I don't know what you need extra here, because my result exactly gives you that...
If you need the value for dF, you access it by result$specchannel10$dF same for fRPMean which is result$specchannel10$fRPMean so in your formula that would be:

result$specchannel10$fRPMean * 4 / result$specchannel10$dF

#OR

fRPMean = result$specchannel10$fRPMean
dF = result$specchannel10$dF

fRPMean  * 4 / dF

Does this help?
PJ

Shri1506 · March 12, 2020, 12:08pm

Thank You very much Pj.

Shri1506 · March 13, 2020, 8:58am

Hey Pj,

After this step I grouped data

myFile = myFile [1: ( result$specchannel10$fRPMean * 4 / result$specchannel10$dF) ].

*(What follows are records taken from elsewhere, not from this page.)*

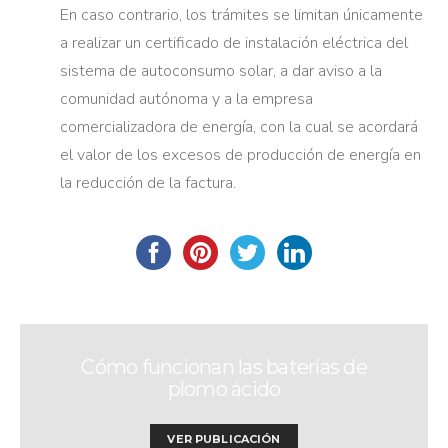
En caso contrario, los trámites se limitan únicamente
a realizar un certificado de instalación eléctrica del
sistema de autoconsumo solar, a dar aviso a la
comunidad autónoma y a la empresa
comercializadora de energía, con la cual se acordará
el valor de los excesos de producción de energía en
la reducción de la factura.
Cómo funcionan las baterías de
plomo ácido
VER PUBLICACIÓN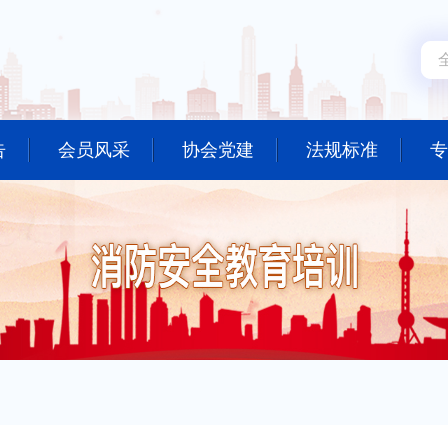
告
会员风采
协会党建
法规标准
专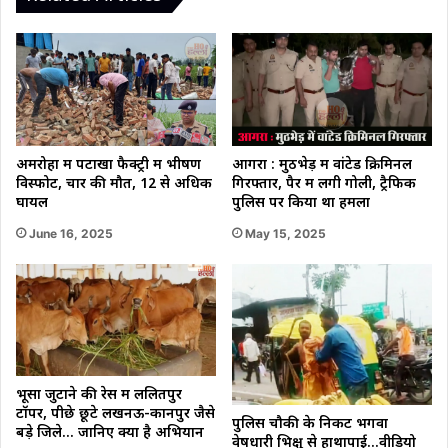
अमरोहा में पटाखा फैक्ट्री में भीषण
आगरा : मुठभेड़ में वांटेड क्रिमिनल
विस्फोट, चार की मौत, 12 से अधिक
गिरफ्तार, पैर में लगी गोली, ट्रैफिक
घायल
पुलिस पर किया था हमला
June 16, 2025
May 15, 2025
भूसा जुटाने की रेस में ललितपुर
टॉपर, पीछे छूटे लखनऊ-कानपुर जैसे
पुलिस चौकी के निकट भगवा
बड़े जिले… जानिए क्या है अभियान
वेषधारी भिक्षु से हाथापाई…वीडियो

Now i wanted to use split function to split the data into 3 parts of 1000 each and remaining data outside 3 group will be in 4th group. This grouping should take place without sorting of data.

But how can I use split function ? or any other function can be used.

pieterjanvc · March 13, 2020, 11:00am

Hello,

We suggest you open a new topic if your initial question has been answered and you have a new one given the title only refers to the first question and things can become messy afterwards.

Since this question is relatively easy and was recently posted by another member on this forum, I'll just forward the topic link:

Hope this helps,
PJ

system · March 20, 2020, 11:00am

This topic was automatically closed 7 days after the last reply. New replies are no longer allowed.